[INPUT DATA Boundary: Start]

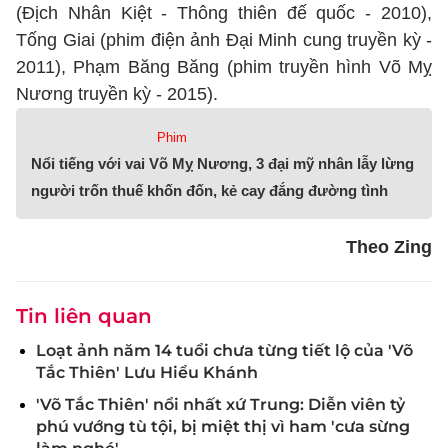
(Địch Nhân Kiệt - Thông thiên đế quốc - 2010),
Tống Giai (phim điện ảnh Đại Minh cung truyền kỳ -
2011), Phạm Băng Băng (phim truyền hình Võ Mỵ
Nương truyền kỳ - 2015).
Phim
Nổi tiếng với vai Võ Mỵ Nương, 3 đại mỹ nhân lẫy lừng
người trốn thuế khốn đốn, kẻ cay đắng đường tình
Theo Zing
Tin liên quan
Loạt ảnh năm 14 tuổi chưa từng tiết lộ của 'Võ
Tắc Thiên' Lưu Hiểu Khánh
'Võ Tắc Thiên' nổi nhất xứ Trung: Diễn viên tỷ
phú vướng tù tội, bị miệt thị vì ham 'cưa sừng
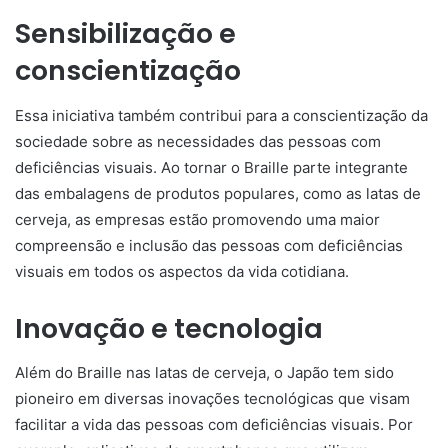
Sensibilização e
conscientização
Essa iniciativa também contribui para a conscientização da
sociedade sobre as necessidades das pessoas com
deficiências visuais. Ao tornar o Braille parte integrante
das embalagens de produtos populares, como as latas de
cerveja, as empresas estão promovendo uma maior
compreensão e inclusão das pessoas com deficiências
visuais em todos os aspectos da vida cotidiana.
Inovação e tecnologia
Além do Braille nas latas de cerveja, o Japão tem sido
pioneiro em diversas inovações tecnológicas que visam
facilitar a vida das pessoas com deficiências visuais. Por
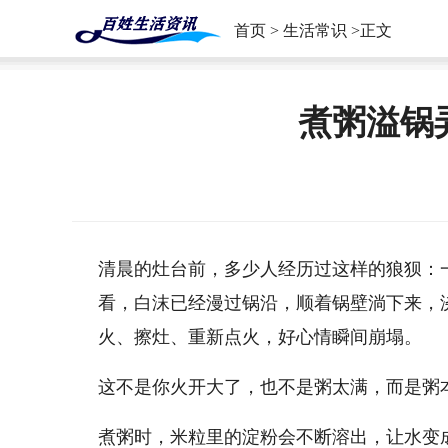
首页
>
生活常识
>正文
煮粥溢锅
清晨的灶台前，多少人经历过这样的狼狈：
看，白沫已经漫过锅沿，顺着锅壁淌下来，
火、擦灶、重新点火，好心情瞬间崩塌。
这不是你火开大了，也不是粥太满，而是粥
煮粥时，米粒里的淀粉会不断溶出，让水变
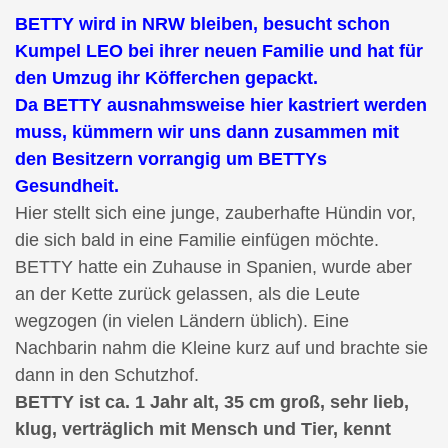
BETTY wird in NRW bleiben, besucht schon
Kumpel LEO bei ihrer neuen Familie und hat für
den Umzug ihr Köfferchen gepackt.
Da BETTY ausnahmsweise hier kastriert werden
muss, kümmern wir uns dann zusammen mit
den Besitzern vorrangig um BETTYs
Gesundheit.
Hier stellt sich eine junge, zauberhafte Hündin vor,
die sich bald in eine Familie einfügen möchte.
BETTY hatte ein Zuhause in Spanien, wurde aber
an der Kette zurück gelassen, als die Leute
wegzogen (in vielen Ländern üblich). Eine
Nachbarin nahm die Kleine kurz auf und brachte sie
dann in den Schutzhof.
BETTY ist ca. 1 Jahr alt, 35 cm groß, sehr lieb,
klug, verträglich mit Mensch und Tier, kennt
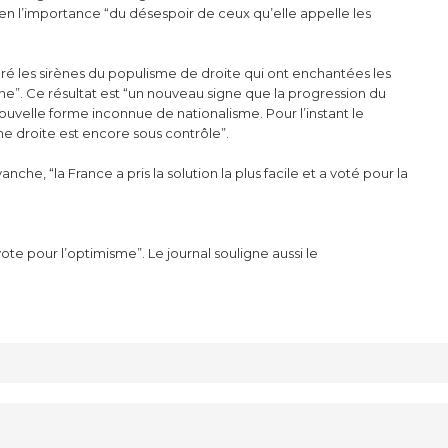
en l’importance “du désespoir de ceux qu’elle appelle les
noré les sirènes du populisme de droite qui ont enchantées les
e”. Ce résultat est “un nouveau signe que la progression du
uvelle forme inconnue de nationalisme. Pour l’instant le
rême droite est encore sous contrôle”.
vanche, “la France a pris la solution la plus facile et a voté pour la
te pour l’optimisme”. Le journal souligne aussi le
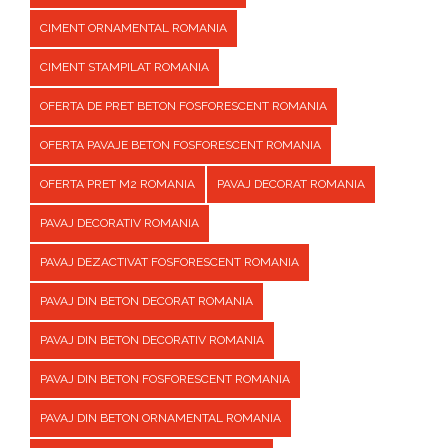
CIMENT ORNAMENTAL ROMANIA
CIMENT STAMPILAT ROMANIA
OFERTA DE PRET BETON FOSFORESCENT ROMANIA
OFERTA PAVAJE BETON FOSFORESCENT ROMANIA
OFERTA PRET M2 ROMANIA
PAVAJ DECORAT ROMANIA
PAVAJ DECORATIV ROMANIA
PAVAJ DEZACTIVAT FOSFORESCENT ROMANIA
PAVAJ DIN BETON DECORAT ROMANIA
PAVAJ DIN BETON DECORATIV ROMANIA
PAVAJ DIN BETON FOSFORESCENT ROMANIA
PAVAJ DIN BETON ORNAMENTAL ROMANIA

[INPUT DATA Boundary: End]

THE TASK: Answer with the number alone after tallying the lines of the entries above that contain the word "conscientização".

RESULT FOR THIS TASK: 2